At the HUMAN X Conference, the panel featuring Jennifer Smith, CEO and co-founder of Scribe, and Mada Seghete, founder of Upside and former co-founder of Branch, provided a particularly useful perspective on the topic of women in AI. It was not an abstract debate on diversity, but a concrete conversation about how AI-native companies are born, what it takes to build them, and the real tensions that teams working with artificial intelligence face today.
The most important thing is this: AI has not been presented as a trend, but as an accelerator of business transformation. Both founders start from very clear operational problems. It is precisely this origin, human and not theoretical, that lends authority to their theses.
Women in AI and Startups: Why the Context is Different Today
Mada Seghete explained that she is on her second company. After co-founding Branch, which reached over $100 million in revenue, she launched Upside starting from a problem she personally experienced: the difficulty in B2B marketing of precisely demonstrating what is truly generating impact. In short: she no longer wanted marketers to spend more time justifying their value than building effective campaigns.
Jennifer Smith described a different yet complementary journey. The idea of Scribe stems from repeated observations, first at McKinsey and then in venture capital, that companies operate thanks to an invisible asset: institutional know-how. The best people don’t just follow a written guide. They work with shortcuts, context, experience, exceptions. And all of this, in most organizations, is not captured.
This means that the starting point for the two companies is not to “do AI”, but to solve a specific friction:
for Upside, better measure the contribution of marketing;
for Scribe, capturing and scaling operational knowledge;
for both, turning data and workflows into a real advantage.
What Sets Apart a Second-Time Founder
An interesting element that emerged from the panel is the shift in mindset during the second venture. Seghete highlighted that, the second time around, the reason for wanting to build a company is clearer. There is less need to “prove something” and a greater desire to work with esteemed individuals on a genuinely felt issue.
Smith recounted a months-long reflection process, guided by a simple question: what will I be proud of? The answer was not just about the business, but the opportunity to build something useful, enduring, and capable of amplifying human potential.
Women in AI and AI-first Products: Why Context Matters More Than Automation
One of the most compelling points of the discussion concerns the quality of AI-first products. Jennifer Smith highlighted a crucial point: the greatest risk in the company is not just the model’s “hallucination,” but the fact that the model reasons without sufficient context.
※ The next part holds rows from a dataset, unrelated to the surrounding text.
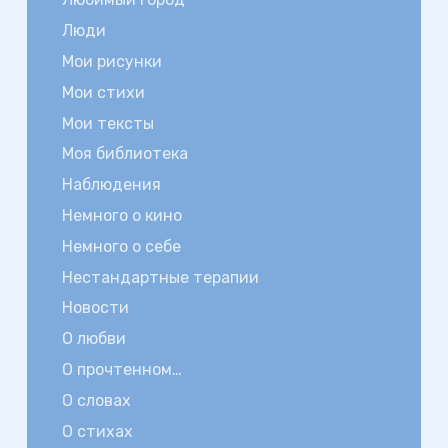
Люди
Мои рисунки
Мои стихи
Мои тексты
Моя библиотека
Наблюдения
Немного о кино
Немного о себе
Нестандартные терапии
Новости
О любви
О прочтенном…
О словах
О стихах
This distinction is crucial. A system may be highly advanced in reasoning ability, but if it doesn’t know how a specific company closes the month, approves an expense, or manages a regulatory exception, then it is simply guessing. And in the enterprise, especially in regulated environments, this is dangerous.
Explicit definition: the context layer is the informational level that describes how a company truly operates, including workflows, exceptions, dependencies, and operational memory. Without this layer, automation remains fragile.
Mada Seghete added a second key concept: memory is the hottest topic. It’s not enough to feed data to the models. The memory of interactions also matters, the way users correct the agent, refine reports, and progressively build better outputs. In practice, the future of enterprise AI products depends on two combined factors:
correct context;
useful and shareable memory.
Question: Why do many AI projects fail in companies?
Answer: because they have access to powerful models, but lack the operational context necessary to perform the work reliably.
This is one of the most significant insights from the panel. It shifts the focus from an obsession with the model to the quality of the internal information infrastructure.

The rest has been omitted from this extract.